Open-source library providing conversion between string
, u16string
,
u32string
and u8string
. It is platform-independent and uses the Unicode
UTF code as its basis.
This library distinguishes std::string
and std::u8string
under C++20,
but still assumes the std::string
objects contain UTF-8 values.
#include <utf/utf.hpp>
Apart from as_u8(string_view)
and as_str8(u8string_view)
, all the
functions decode each Unicode code point of the input (using uint32_t
as
the interlingua) and encode it in the output. If the decoding fails, an
empty string is returned.
Conversion between string[_view]
and u8string[_view]
is done by simple
re-interpretation of the contents.
Versions marked with "C++20" comment are only available, if the standard
library defines __cpp_lib_char8_t
.
bool utf::is_valid(std::u8string_view src); // C++20
bool utf::is_valid(std::string_view src);
bool utf::is_valid(std::u16string_view src);
Tries to decode the string one character at a time and returns false
as
soon as decoding fails; otherwise, returns true
. If the utf::is_valid
returns false
for any argument, then any is_xxx
function will return an
empty string for the same argument.
bool utf::is_valid(std::u32string_view src);
Returns true
.
std::u8string utf::as_u8(std::u16string_view src); // C++20
std::u8string utf::as_u8(std::u32string_view src); // C++20
std::u8string utf::as_u8(std::string_view src); // C++20
(C++20) Converts other UTF strings to std::u8string
. The behavior is
that of utf::as_str8
, except for the type of the character used.

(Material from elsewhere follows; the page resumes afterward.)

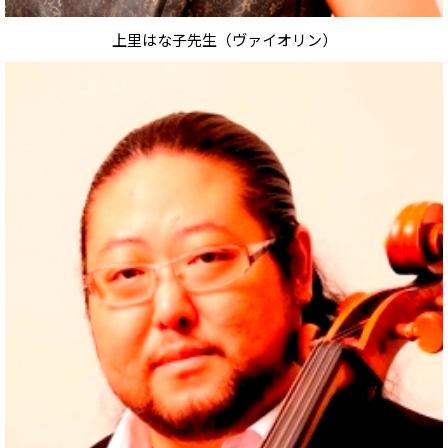
上里はな子先生（ヴァイオリン）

std::string utf::as_str8(std::u8string_view src); // C++20
std::string utf::as_str8(std::u16string_view src);
std::string utf::as_str8(std::u32string_view src);
Converts other UTF strings to std::string
encoded as UTF-8. If compiled as
C++20, the behavior is that of utf::as_u8
, except for the type of the
character used.
std::u16string utf::as_u16(std::u8string_view src); // C++20
std::u16string utf::as_u16(std::string_view src);
std::u16string utf::as_u16(std::u32string_view src);
Converts other UTF strings to std::u16string
.
std::u32string utf::as_u32(std::u8string_view src); // C++20
std::u32string utf::as_u32(std::string_view src);
std::u32string utf::as_u32(std::u16string_view src);
Converts other UTF strings to std::u32string
.
#include <utf/version.hpp>
constexpr semver::project_version utf::version;
Current version of the library to link against.
semver::project_version utf::get_version();
Current version of loaded library (if used in dynamic linking) or the same
value as utf::version
(if used in static linking).
#define UTFCONV_NAME "utfconv"
Name of the library
#define UTFCONV_VERSION_MAJOR
#define UTFCONV_VERSION_MINOR
#define UTFCONV_VERSION_PATCH
#define UTFCONV_VERSION_STABILITY
C macros representing the same information, as utf::version
variable, that
is UTFCONV_VERSION_MAJOR
/ MINOR
/ PATCH
have the same values, as
utf::version.get_major()
/ get_minor()
/ get_patch()
.
UTFCONV_VERSION_STABILITY
contains the same string, that would be returned
by utf::version.get_prerelease().to_string()
, that is, either an empty
string, or string starting with a hyphen for easy version strings
concatenation.